RDNA4

Sonic · Jun 1, 2024

The slide clearly communicates that CoD will be slower hence the use 0.9x. Even if you interpret to say 0.9x as fast that translates to CoD being slower. Math isn't that difficult for some time grasp is it? The chart also clearly communicates CoD is slower in a visual manner.

Newguy · Jun 2, 2024

AMD have various patches for things like gfx12 dcc (delta colour compression) and VCN 5 (video block) on the way. Hope they'll have Xilinx IP this gen, their AV1 encoding quality was very impressive in the MA35D and would be a significant step up

VCN5 AV1 Encode & More AMD RDNA4 RADV Support Land In Mesa 24.2 - Phoronix

www.phoronix.com

del42sa · Jun 8, 2024

PowerColor’s “Next-Gen” AMD Radeon GPUs To Work With NPUs To Reduce Power Consumption While Gaming

PowerColor integrated NPU to Radeon GPU. (Still developing)
Through AI, they claim power consumption deceased 22%. More saved than AMD Power Saving

https://twitter.com/x/status/1799094861200773209

Lurkmass · Jun 8, 2024

Newguy said:
AMD have various patches for things like gfx12 dcc (delta colour compression) and VCN 5 (video block) on the way. Hope they'll have Xilinx IP this gen, their AV1 encoding quality was very impressive in the MA35D and would be a significant step up

VCN5 AV1 Encode & More AMD RDNA4 RADV Support Land In Mesa 24.2 - Phoronix

www.phoronix.com

There's no way AMD are going to integrate Xilinx's media processor implementation. Integrated media processor functionality is never going to match up to the quality of contemporary dedicated media processors so if there are potential customers out there who want better video playback/recording then dedicated media accelerators will meet their needs/requirements better than an integrated implementation ...

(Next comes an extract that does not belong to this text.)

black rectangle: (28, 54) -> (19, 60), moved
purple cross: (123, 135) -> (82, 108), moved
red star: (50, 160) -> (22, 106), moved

Frenetic Pony · Jun 10, 2024

For products "not coming until next year" AMD sure likes patching software support for them a whole lot: https://www.phoronix.com/news/AMDKFD-GFX12-Support

I.E. I'm guessing laptop versions will be out at CES, but they'll tease RDNA4 desktop/announce press conference at the Zen 5 availability launch next month, then launch RDNA4 desktop in August.

Lurkmass · Jun 11, 2024

An improvement with GFX12 DCC over prior generations is that compression is enabled for formats (R32/R64) that support atomic operations. Before DCC resources would decompress if atomic operations were used with those formats. I think some of us already has an idea with where exactly things are going with Nanite's virtualized geometry visibility buffer ...

DegustatoR · Jun 11, 2024

https://videocardz.com/newz/amd-navi-48-xtx-graphics-spotted-alongside-four-different-board-designs

del42sa · Jun 15, 2024

https://wccftech.com/amd-patent-uni...pproach-future-rdna-architectures-three-dies/

AMD's patent filing reveals that the company is exploring "multi-chiplet" GPU design options, suggesting that next-gen RDNA architectures might feature massive changes. The patent describes the use of three different "modes" of chiplet utilization, where the difference lies in how resources are allocated and then managed ahead. The patent reveals three different models, with the first one being the "single GPU" mode, which is quite similar to how modern-day GPUs function. All the onboard chiplets will act as a single, unified processing unit, with resources shared in a collaborative environment.

it works in three mode:

first is single GPU" mode, which is quite similar to how modern-day GPUs function. All the onboard chiplets will act as a single, unified processing unit, with resources shared in a collaborative environment.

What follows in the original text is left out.